Addressing the World Economic Forum, UNDP administrator, Helen Clark, said that while she was “pleased to witness the growing global partnership around addressing deforestation, both as a climate change and a development issue, the international community needs to commit to providing adequate, sustainable and predictable payment for REDD+ results at large scale”.
It may be recalled that forest protection and sustainable agriculture were recognized as critical components of the new deal on climate change at the climate summit in New York last September.
Clark has been stressing on role of forests in mitigating climate change impacts for quite some time. She spoke how climate change is undermining the development gains which are set under the Millennium Development Goals, (MGD) while addressing participants at the Global Landscape Forum organised by Centre for International Forestry Research at the Conference of Parties in Lima last December. She emphasised that a sustainable landscape is essential for climate change mitigation, adaptation and sustainable development.
“These include the protection, restoration, and sustainable use of terrestrial ecosystems; sustainable management of forests; reversing land degradation; and halting biodiversity loss.”
Clark had urged developing forest countries to make stronger efforts at mitigating climate change and reducing deforestation, including land-use reforms. And appealed advanced economies to follow up on large scale forest protection incentives.
Even before the world leaders and business heads arrived in Davos for the World Economic Forum meet, the momentum was building for discussions about the crucial role of forests in tackling climate change.
There was much impetus building as Clark was to open the session with her talk on the theme, “Reducing Tropical Deforestation Related to Key Agricultural Commodities”. She was joined by the Norwegian Prime Minister Erna Solberg, Peruvian President Ollanta Moises Humala Tasso) and other political and industry leaders.

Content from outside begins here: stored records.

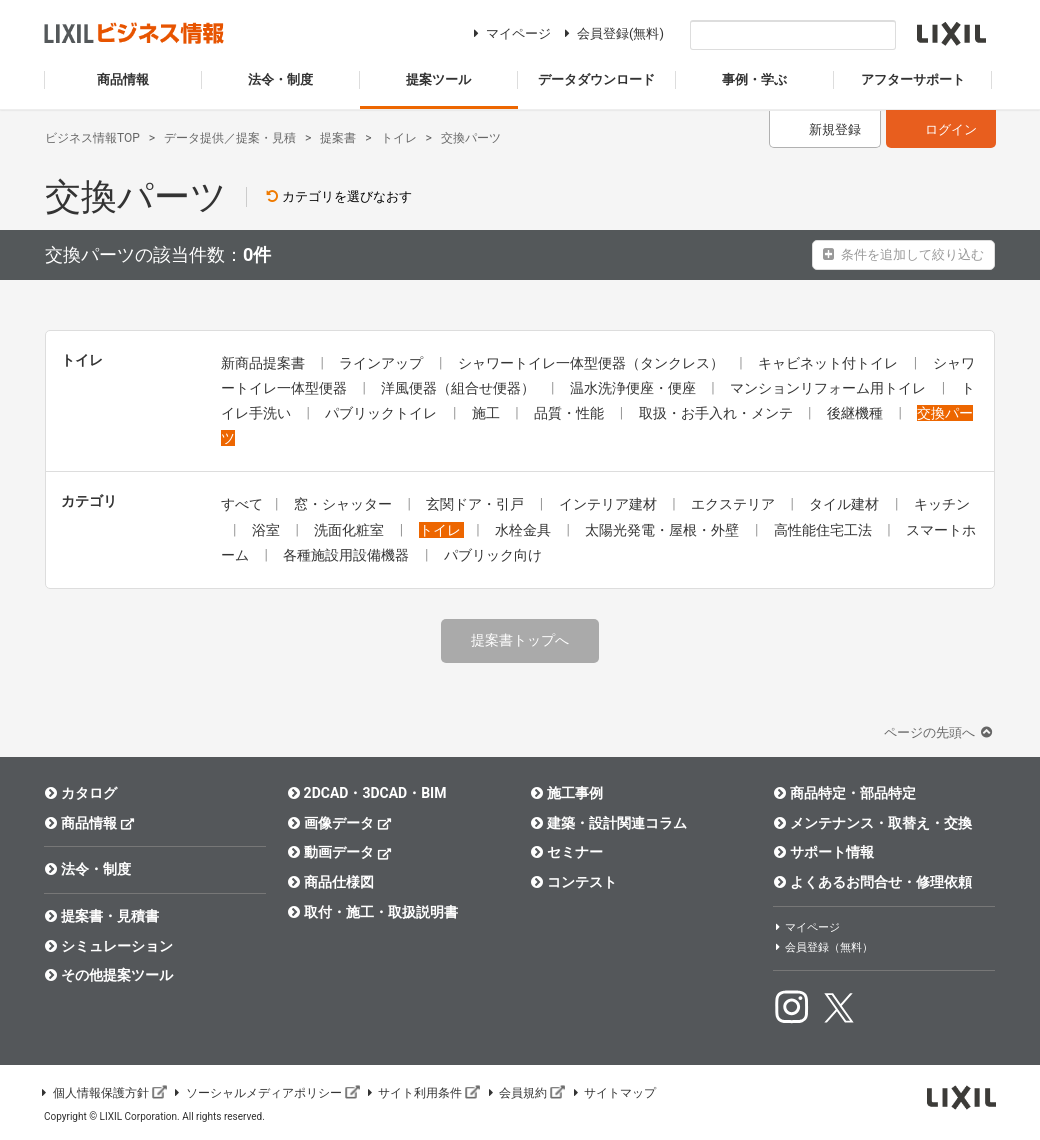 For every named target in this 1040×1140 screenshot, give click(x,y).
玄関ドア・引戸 (476, 504)
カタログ (80, 793)
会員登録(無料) (611, 33)
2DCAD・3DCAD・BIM (366, 793)
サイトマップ (613, 1093)
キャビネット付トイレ (829, 363)
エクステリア (734, 504)
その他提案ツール (108, 975)
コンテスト (573, 882)
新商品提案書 (264, 363)
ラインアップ (382, 363)
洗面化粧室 (350, 530)
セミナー (566, 852)
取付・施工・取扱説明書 (372, 912)
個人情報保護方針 (103, 1093)
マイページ (509, 33)
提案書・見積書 (101, 916)
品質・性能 (570, 413)
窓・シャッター (344, 504)
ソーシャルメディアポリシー (266, 1093)
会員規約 (525, 1093)
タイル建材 (845, 504)
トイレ (441, 530)
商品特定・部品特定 (844, 793)
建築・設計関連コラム (608, 823)
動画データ (339, 851)
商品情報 (89, 822)
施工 (487, 413)
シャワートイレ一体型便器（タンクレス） (592, 363)
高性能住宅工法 (824, 530)
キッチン (942, 504)
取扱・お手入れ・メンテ (717, 413)
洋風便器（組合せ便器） (459, 388)
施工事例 (566, 793)
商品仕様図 (330, 882)
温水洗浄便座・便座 (634, 388)
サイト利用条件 (423, 1093)
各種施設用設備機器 (347, 555)
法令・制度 (87, 869)
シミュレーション (108, 946)
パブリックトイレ (382, 413)
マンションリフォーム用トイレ (829, 388)
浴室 (267, 530)
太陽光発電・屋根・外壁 (663, 530)
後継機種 (856, 413)
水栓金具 (524, 530)
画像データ (339, 822)
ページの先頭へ (940, 732)
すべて (242, 504)
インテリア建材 (609, 504)
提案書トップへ (520, 640)
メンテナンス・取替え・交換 (872, 823)
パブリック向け (493, 555)
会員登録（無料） (823, 947)
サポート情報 (823, 852)
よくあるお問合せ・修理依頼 (872, 882) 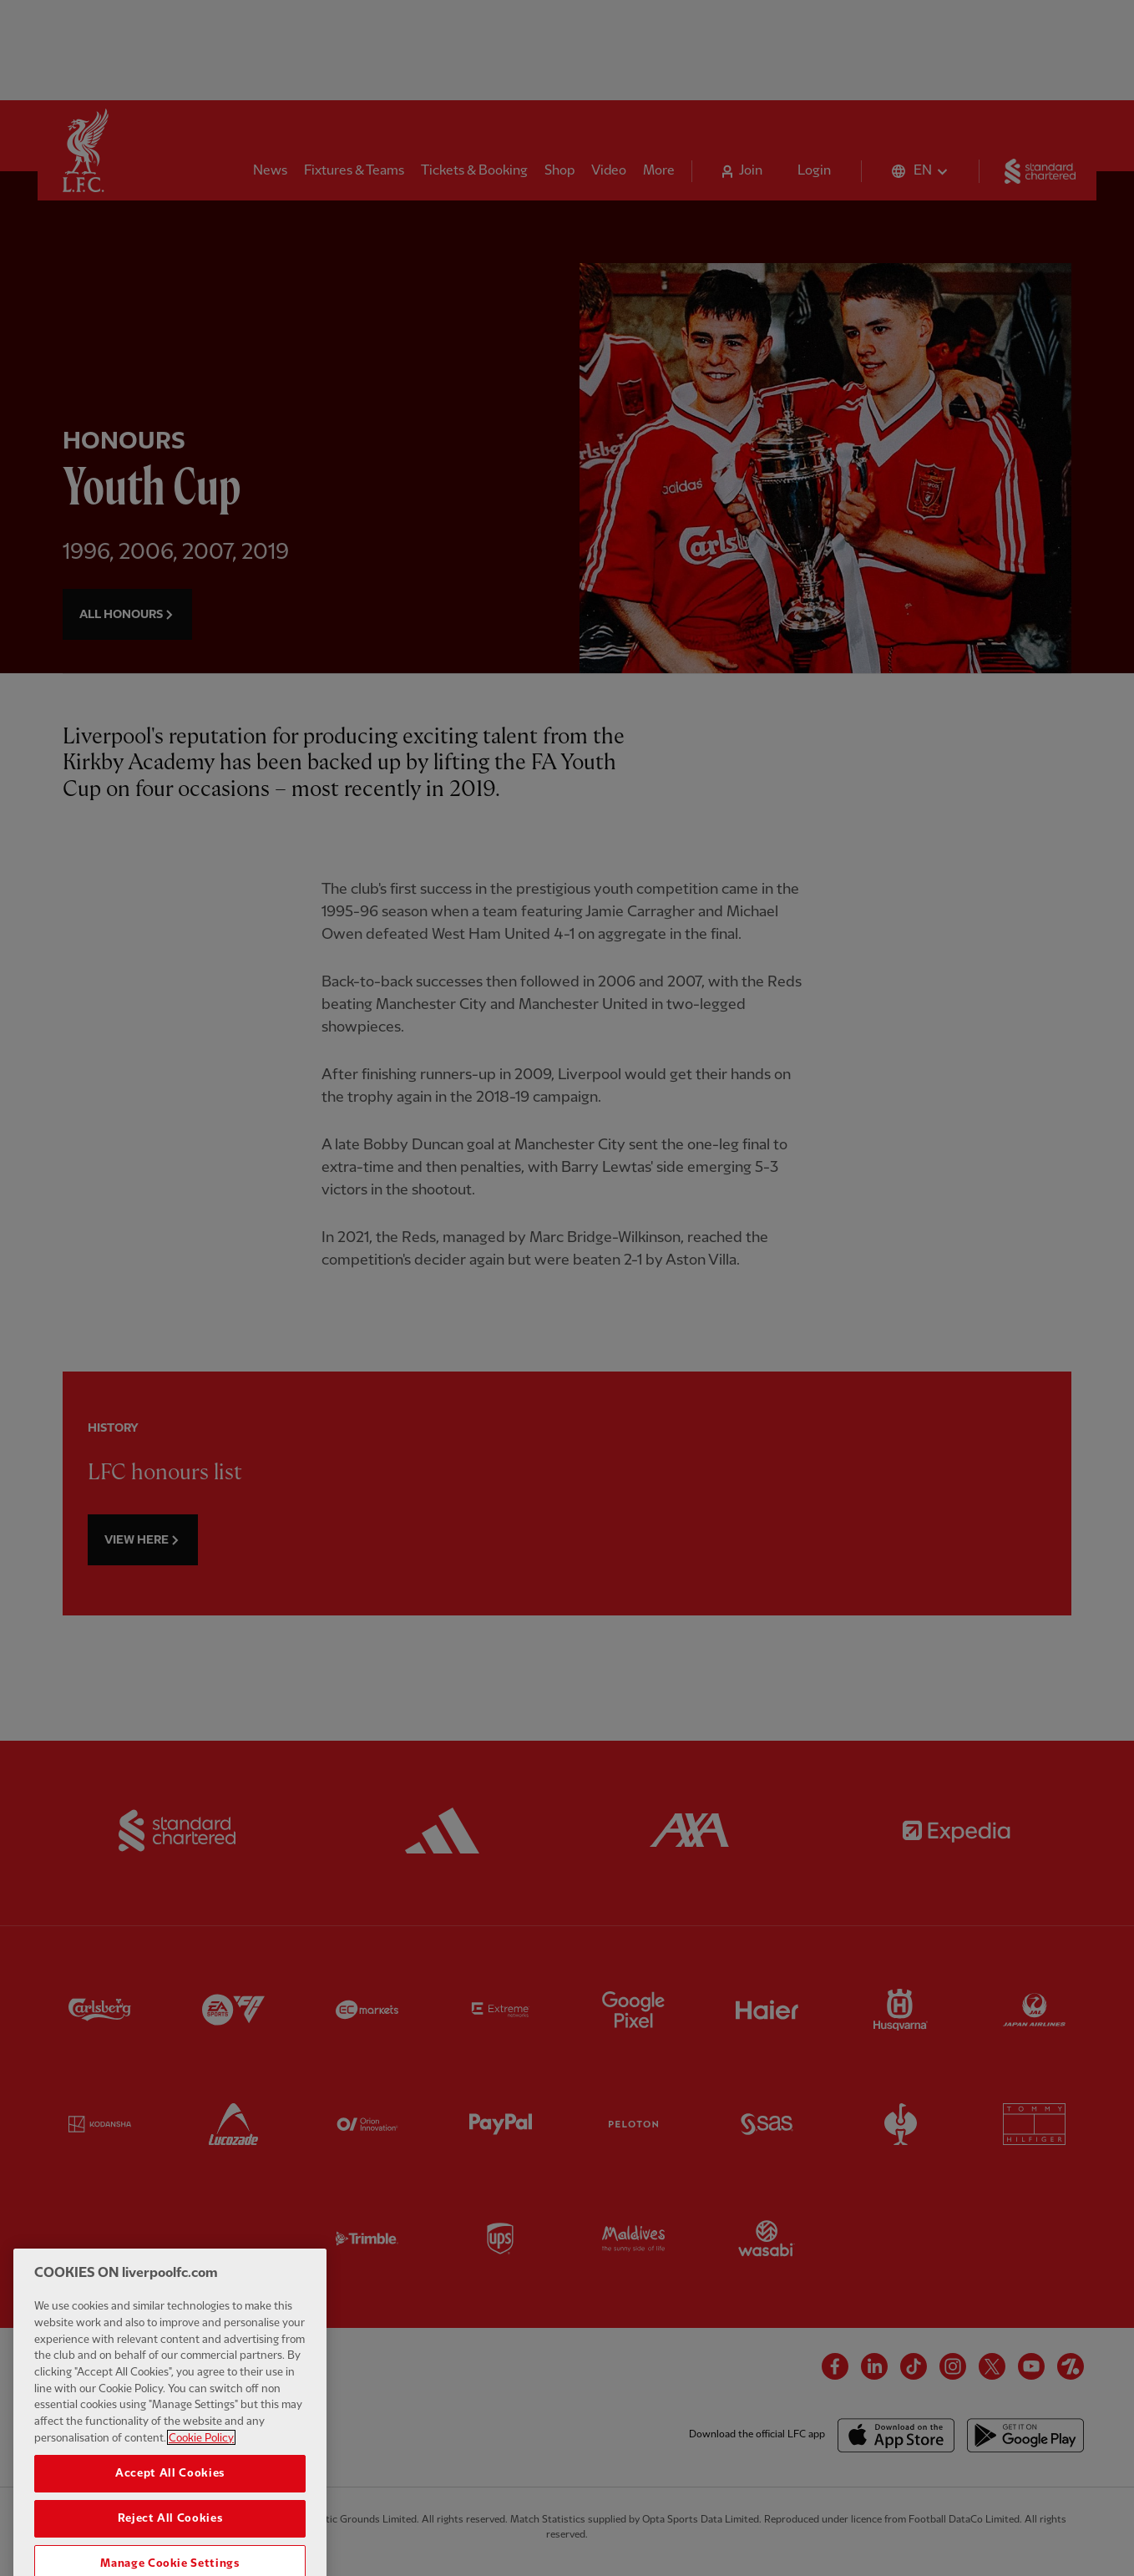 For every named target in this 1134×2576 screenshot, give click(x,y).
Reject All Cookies (170, 2549)
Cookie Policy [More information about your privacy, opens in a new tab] (201, 2468)
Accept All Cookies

"Forest conservation is critical to climate change mitigation. Our forests absorb carbon dioxide and provide a range of other services, but when cleared they become a significant source of greenhouse gas emissions," Clark said before the Davos event. Over 13 million hectares of forests are cleared annually, around three times the area of Switzerland–contributing up to 20 per cent of global emissions, and threatening economic progress and human well-being.
Referring the UN climate summit hosted by UN secretary-general, Ban Ki- moon, last year in September 2014, she said “we need to maintain and build upon the momentum made last year”.
The New York Declaration on Forests was cited as “the key outcome of the Climate Summit”, which saw a ground-breaking partnership of 175 entities, including developing and developed countries, states and provinces; major companies; indigenous leaders; and civil society organisations, who pledged to halve deforestation by 2020, and end it by 2030.
The Davos session last year on forests had focused on advancing deforestation-free supply chains. As a result, 2014 saw the percentage of global palm oil trade covered by “deforestation-free” commitments grow to over 90 per cent—an unprecedented accomplishment.
The focus for 2015 would be on how “deforestation-free” commitments might be expanded to cover more agricultural commodities (beyond palm oil) and new companies (soy, paper & pulp and beef sector), and examine how smallholder farmers and indigenous peoples can benefit from the implementation of deforestation-free supply chain commitments.
With a global climate agreement due to be finalized at the Paris Climate Conference at the end of the year and forests to be included in the Sustainable Development Goals to be adopted by UN member states in September, Clark says 2015 matters like no other year since the turn of the century.